There are some moments which, for me, were overly melodramatic, most notably the suicide. And it seemed that Judith's choice of eventual mate was telegraphed early on in the film so there was no surprise there. (I understand that it was different in the book.)
This is not Shakespeare and if you don't expect King Lear you might be pleasantly surprised by an earnest presentation of a story that contains some interesting characterizations of what could have been real people in an era not that far removed from our time. I enjoyed it."
An Enjoyable Mini-Epic
David | Houston, Texas, USA | 08/18/2010
(5 out of 5 stars)
"We watched a rental copy of this movie at the request of my wife who had read the book; I had not and was watching it for the first time without that background. The happy results were that we both so enjoyed the movie that we have decided to buy our own copy. We have discovered that rental is an efficient way of disposing of movies that are not good or just worth one watching tops.

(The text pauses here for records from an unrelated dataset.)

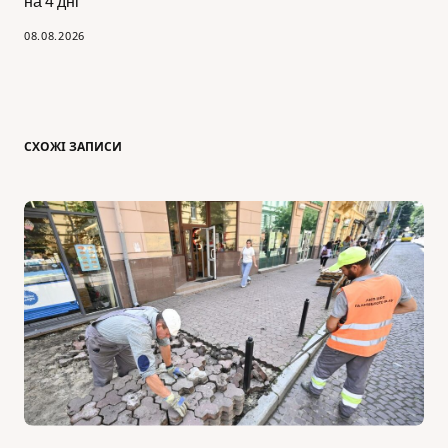
на 4 дні
08.08.2026
СХОЖІ ЗАПИСИ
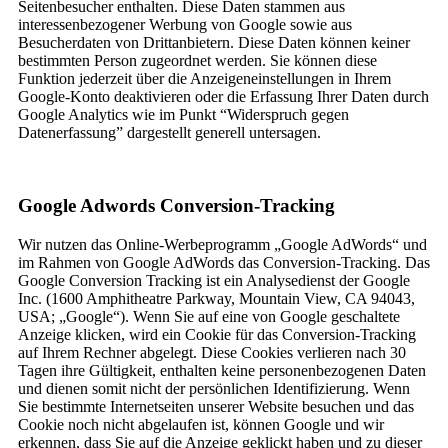
Seitenbesucher enthalten. Diese Daten stammen aus
interessenbezogener Werbung von Google sowie aus
Besucherdaten von Drittanbietern. Diese Daten können keiner
bestimmten Person zugeordnet werden. Sie können diese
Funktion jederzeit über die Anzeigeneinstellungen in Ihrem
Google-Konto deaktivieren oder die Erfassung Ihrer Daten durch
Google Analytics wie im Punkt “Widerspruch gegen
Datenerfassung” dargestellt generell untersagen.
Google Adwords Conversion-Tracking
Wir nutzen das Online-Werbeprogramm „Google AdWords“ und
im Rahmen von Google AdWords das Conversion-Tracking. Das
Google Conversion Tracking ist ein Analysedienst der Google
Inc. (1600 Amphitheatre Parkway, Mountain View, CA 94043,
USA; „Google“). Wenn Sie auf eine von Google geschaltete
Anzeige klicken, wird ein Cookie für das Conversion-Tracking
auf Ihrem Rechner abgelegt. Diese Cookies verlieren nach 30
Tagen ihre Gültigkeit, enthalten keine personenbezogenen Daten
und dienen somit nicht der persönlichen Identifizierung. Wenn
Sie bestimmte Internetseiten unserer Website besuchen und das
Cookie noch nicht abgelaufen ist, können Google und wir
erkennen, dass Sie auf die Anzeige geklickt haben und zu dieser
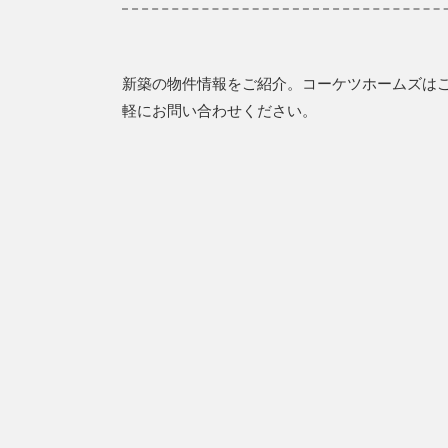
新築の物件情報をご紹介。コーケツホームズは
軽にお問い合わせください。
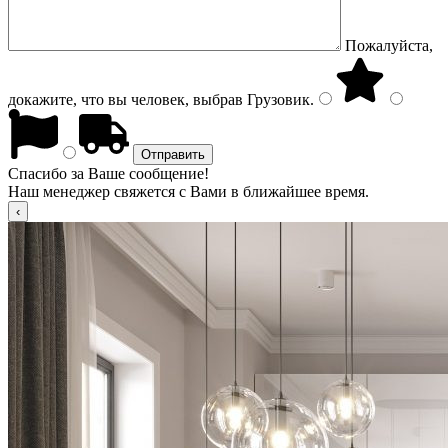
Пожалуйста,
докажите, что вы человек, выбрав
Грузовик
.
Спасибо за Ваше сообщение!
Наш менеджер свяжется с Вами в ближайшее время.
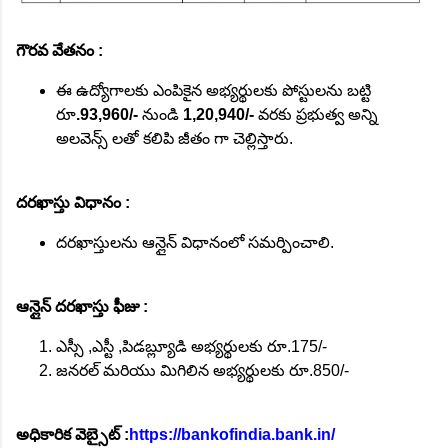
గౌరవ వేతనం :
ఈ ఉద్యోగాలకు ఎంపికైన అభ్యర్థులకు పోస్టులను బట్టి
రూ
.93,960/-
నుండి
1,20,940/-
వరకు ప్రభుత్వ అన్ని
అలవెన్స్ లతో కలిపి జీతం గా చెల్లిస్తారు.
దరఖాస్తు విధానం :
దరఖాస్తులను ఆన్లైన్ విధానంలో సమర్పించాలి.
ఆన్లైన్ దరఖాస్తు ఫీజు :
ఎస్సీ ,ఎస్టీ ,పిడబ్ల్యూడి అభ్యర్థులకు రూ.175/-
జనరల్ మరియు మిగిలిన అభ్యర్థులకు రూ.850/-
అధికారిక వెబ్సైట్ :
https://bankofindia.bank.in/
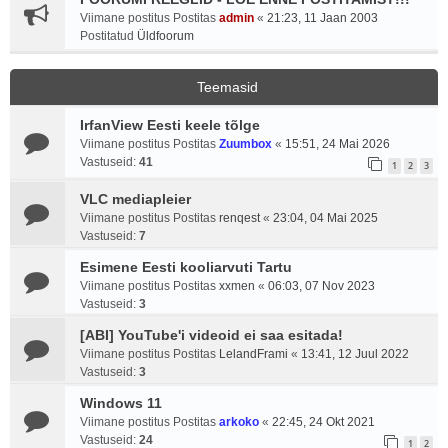
Viimane postitus Postitas
admin
«
21:23, 11 Jaan 2003
Postitatud
Üldfoorum
Teemasid
IrfanView Eesti keele tõlge
Viimane postitus Postitas
Zuumbox
«
15:51, 24 Mai 2026
Vastuseid:
41
1
2
3
VLC mediapleier
Viimane postitus Postitas
renqest
«
23:04, 04 Mai 2025
Vastuseid:
7
Esimene Eesti kooliarvuti Tartu
Viimane postitus Postitas
xxmen
«
06:03, 07 Nov 2023
Vastuseid:
3
[ABI] YouTube'i videoid ei saa esitada!
Viimane postitus Postitas
LelandFrami
«
13:41, 12 Juul 2022
Vastuseid:
3
Windows 11
Viimane postitus Postitas
arkoko
«
22:45, 24 Okt 2021
Vastuseid:
24
1
2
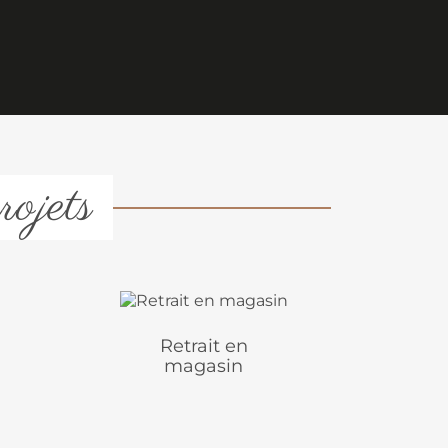
rojets
Retrait en
magasin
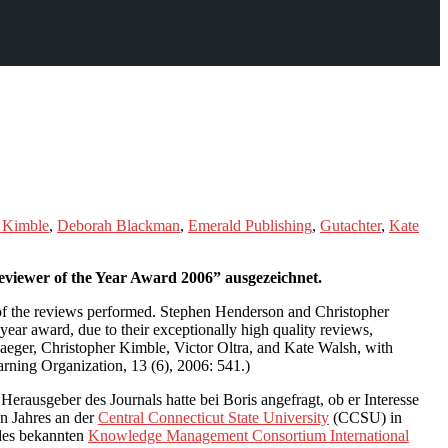
r Kimble
,
Deborah Blackman
,
Emerald Publishing
,
Gutachter
,
Kate
iewer of the Year Award 2006” ausgezeichnet.
ty of the reviews performed. Stephen Henderson and Christopher
 year award, due to their exceptionally high quality reviews,
Jaeger, Christopher Kimble, Victor Oltra, and Kate Walsh, with
ning Organization, 13 (6), 2006: 541.)
rausgeber des Journals hatte bei Boris angefragt, ob er Interesse
en Jahres an der
Central Connecticut State University
(CCSU) in
 des bekannten
Knowledge Management Consortium International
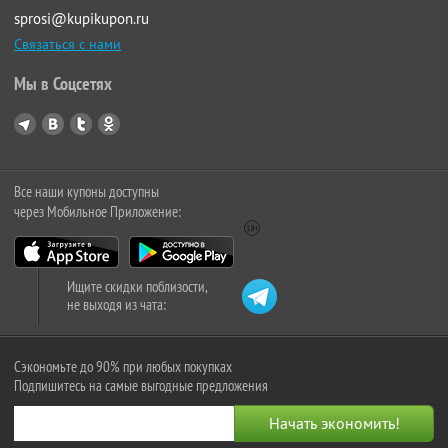
sprosi@kupikupon.ru
Связаться с нами
Мы в Соцсетях
Все наши купоны доступны
через Мобильное Приложение:
Ищите скидки поблизости,
не выходя из чата:
Сэкономьте до 90% при любых покупках
Подпишитесь на самые выгодные предложения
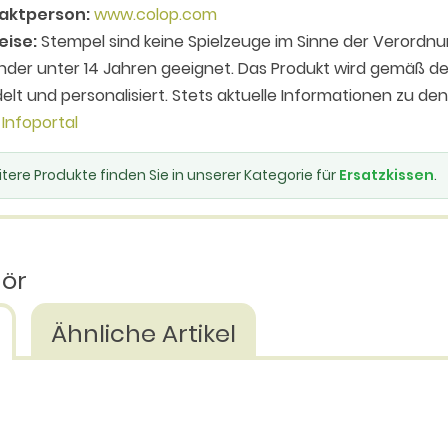
aktperson:
www.colop.com
eise:
Stempel sind keine Spielzeuge im Sinne der Verordnu
inder unter 14 Jahren geeignet. Das Produkt wird gemäß
elt und personalisiert. Stets aktuelle Informationen zu de
Infoportal
tere Produkte finden Sie in unserer Kategorie für
Ersatzkissen
.
hör
Ähnliche Artikel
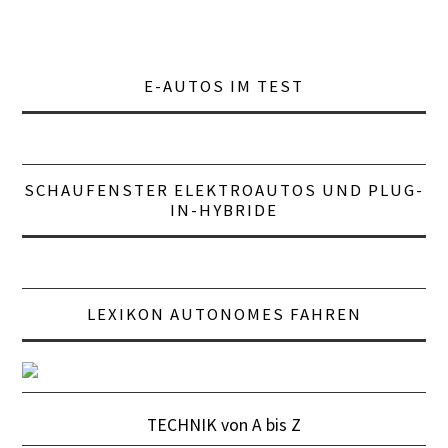
E-AUTOS IM TEST
SCHAUFENSTER ELEKTROAUTOS UND PLUG-
IN-HYBRIDE
LEXIKON AUTONOMES FAHREN
TECHNIK von A bis Z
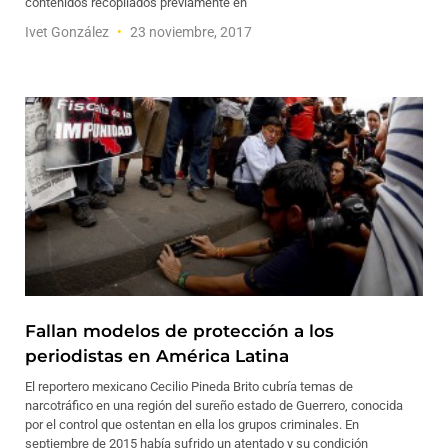
contenidos recopilados previamente en
Ivet González
23 noviembre, 2017
Fallan modelos de protección a los
periodistas en América Latina
El reportero mexicano Cecilio Pineda Brito cubría temas de
narcotráfico en una región del sureño estado de Guerrero, conocida
por el control que ostentan en ella los grupos criminales. En
septiembre de 2015 había sufrido un atentado y su condición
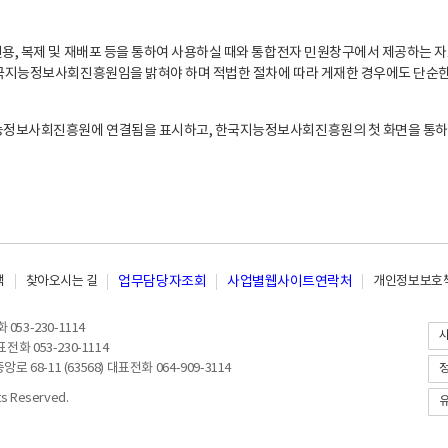
, 복제 및 재배포 등을 통하여 사용하실 때와 통합전자 민원창구에서 제공하는 자
지능정보사회진흥원임을 밝혀야 하며 적법한 절차에 따라 게재한 경우에도 단순한 
능정보사회진흥원에 연결됨을 표시하고, 한국지능정보사회진흥원의 첫 화면을 통하
책
찾아오시는 길
업무담당자조회
사업별웹사이트연락처
개인정보보호책
053-230-1114
전화 053-230-1114
8-11 (63568) 대표전화 064-909-3114
 Reserved.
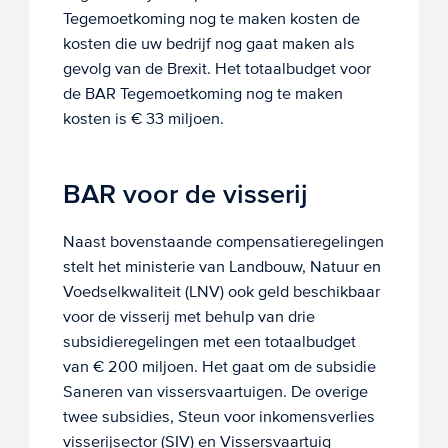
Tegemoetkoming nog te maken kosten de
kosten die uw bedrijf nog gaat maken als
gevolg van de Brexit. Het totaalbudget voor
de BAR Tegemoetkoming nog te maken
kosten is € 33 miljoen.
BAR voor de visserij
Naast bovenstaande compensatieregelingen
stelt het ministerie van Landbouw, Natuur en
Voedselkwaliteit (LNV) ook geld beschikbaar
voor de visserij met behulp van drie
subsidieregelingen met een totaalbudget
van € 200 miljoen. Het gaat om de subsidie
Saneren van vissersvaartuigen. De overige
twee subsidies, Steun voor inkomensverlies
visserijsector (SIV) en Vissersvaartuig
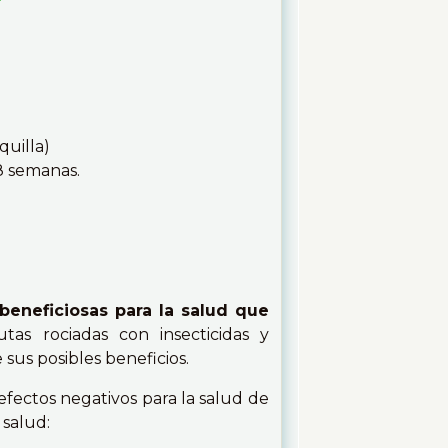
quilla)
8 semanas.
eneficiosas para la salud que
utas rociadas con insecticidas y
us posibles beneficios.
efectos negativos para la salud de
 salud:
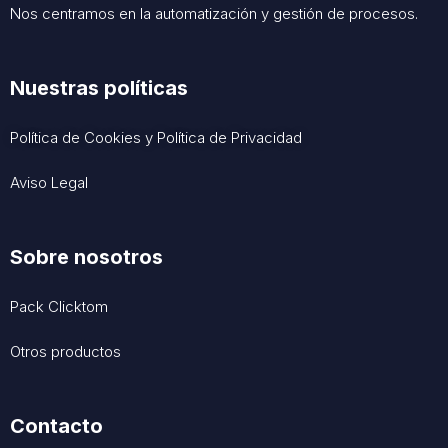
Nos centramos en la automatización y gestión de procesos.
Nuestras políticas
Política de Cookies
y
Política de Privacidad
Aviso Legal
Sobre nosotros
Pack Clicktom
Otros productos
Contacto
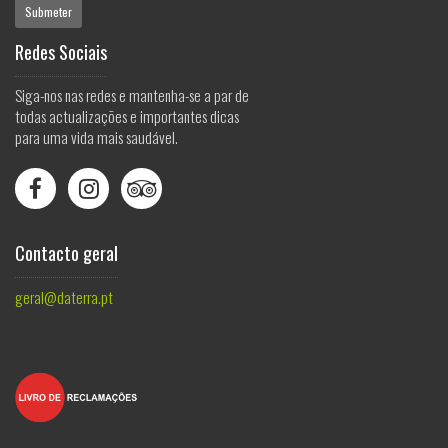
Redes Sociais
Siga-nos nas redes e mantenha-se a par de
todas actualizações e importantes dicas
para uma vida mais saudável.



Contacto geral
geral@daterra.pt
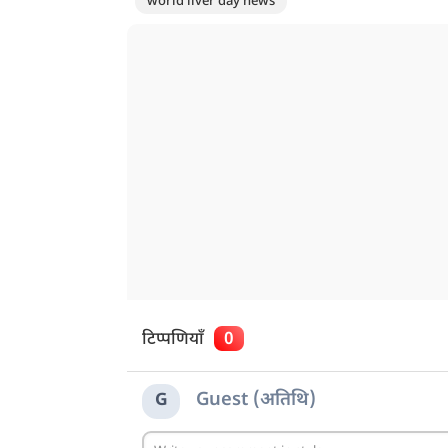
world liver day news
टिप्पणियाँ
0
Guest (अतिथि)
G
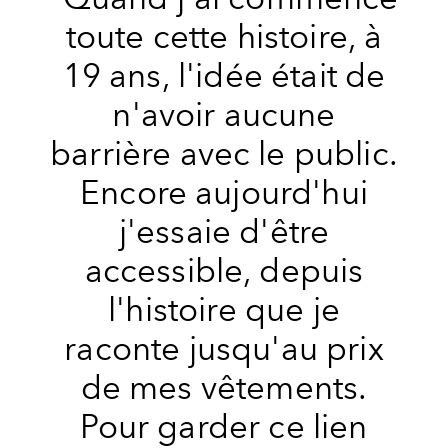
toute cette histoire, à
19 ans, l'idée était de
n'avoir aucune
barrière avec le public.
Encore aujourd'hui
j'essaie d'être
accessible, depuis
l'histoire que je
raconte jusqu'au prix
de mes vêtements.
Pour garder ce lien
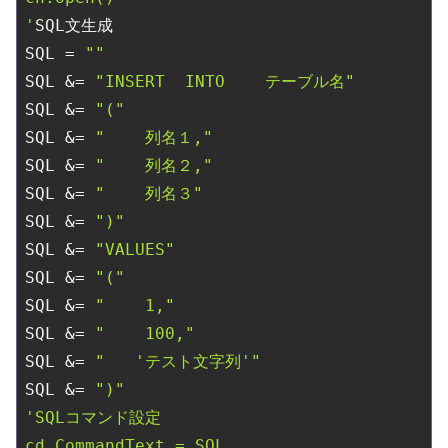
'
SQL文生成

SQL = 
""
SQL &= 
"INSERT  INTO    テーブル名"
SQL &= 
"("
SQL &= 
"    列名１,"
SQL &= 
"    列名２,"
SQL &= 
"    列名３"
SQL &= 
")"
SQL &= 
"VALUES"
SQL &= 
"("
SQL &= 
"    1,"
SQL &= 
"    100,"
SQL &= 
"   'テスト文字列'"
SQL &= 
")"
'SQLコマンド設定

cd.CommandText = SQL
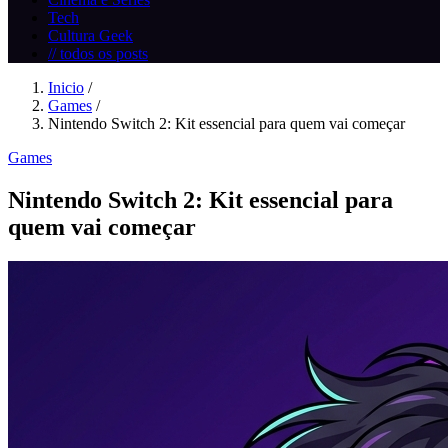
Tech
Cultura Geek
// todos os posts
Inicio
/
Games
/
Nintendo Switch 2: Kit essencial para quem vai começar
Games
Nintendo Switch 2: Kit essencial para
quem vai começar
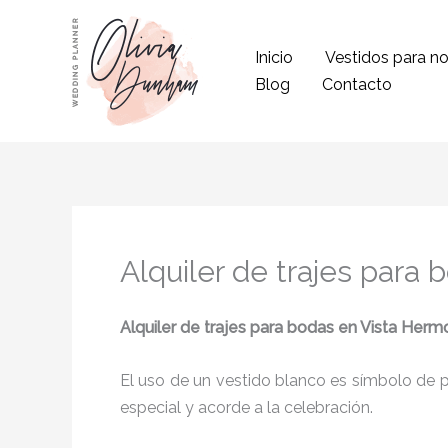
Ir
al
Inicio
Vestidos para no
contenido
Blog
Contacto
Alquiler de trajes para
Alquiler de trajes para bodas
en Vista Herm
El uso de un vestido blanco es símbolo de pu
especial y acorde a la celebración.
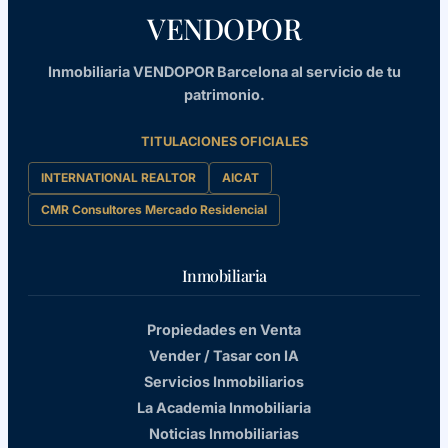
VENDOPOR
Inmobiliaria VENDOPOR Barcelona al servicio de tu
patrimonio.
TITULACIONES OFICIALES
INTERNATIONAL REALTOR
AICAT
CMR Consultores Mercado Residencial
Inmobiliaria
Propiedades en Venta
Vender / Tasar con IA
Servicios Inmobiliarios
La Academia Inmobiliaria
Noticias Inmobiliarias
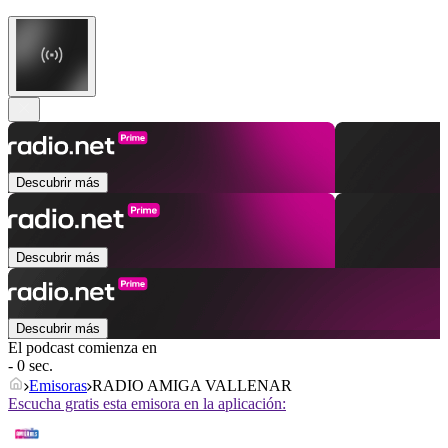
Descubrir más
Descubrir más
Descubrir más
El podcast comienza en
- 0 sec.
Emisoras
RADIO AMIGA VALLENAR
Escucha gratis esta emisora en la aplicación:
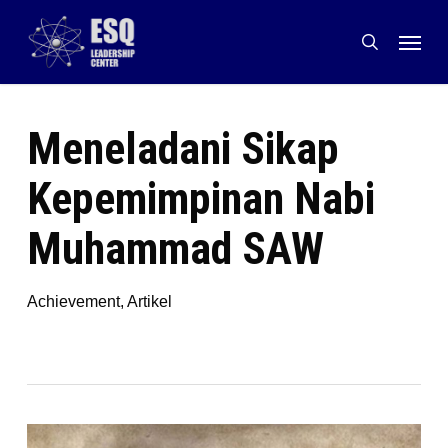
Skip
Menu
to
search
main
content
Meneladani Sikap
Kepemimpinan Nabi
Muhammad SAW
Achievement
,
Artikel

This movie "introduces" the young 13 year old Keira Knightley as the young Judith and I will admit it took some mental adjustment when the Judith character was suddenly played by Emily Mortimer although she also does a compelling job as the older Judith. Having made the adjustment I do not expect to have to do that again.
There are some nude scenes involving sexual situations which make this movie unsuitable for children; I would not show it to any but adults. These scenes are relatively brief and are part of the development of the story.
The relationship between Colonel Edgar Carey-Lewis, played by Peter O'Toole and his wife Diana Carey-Lewis, played by Joanna Lumley is handled with touching skill; I was touched by the poignancy of their marriage and their determination to make the best of it.
If you enjoy English drama set during WW II you will likely enjoy this one too; I know we did!"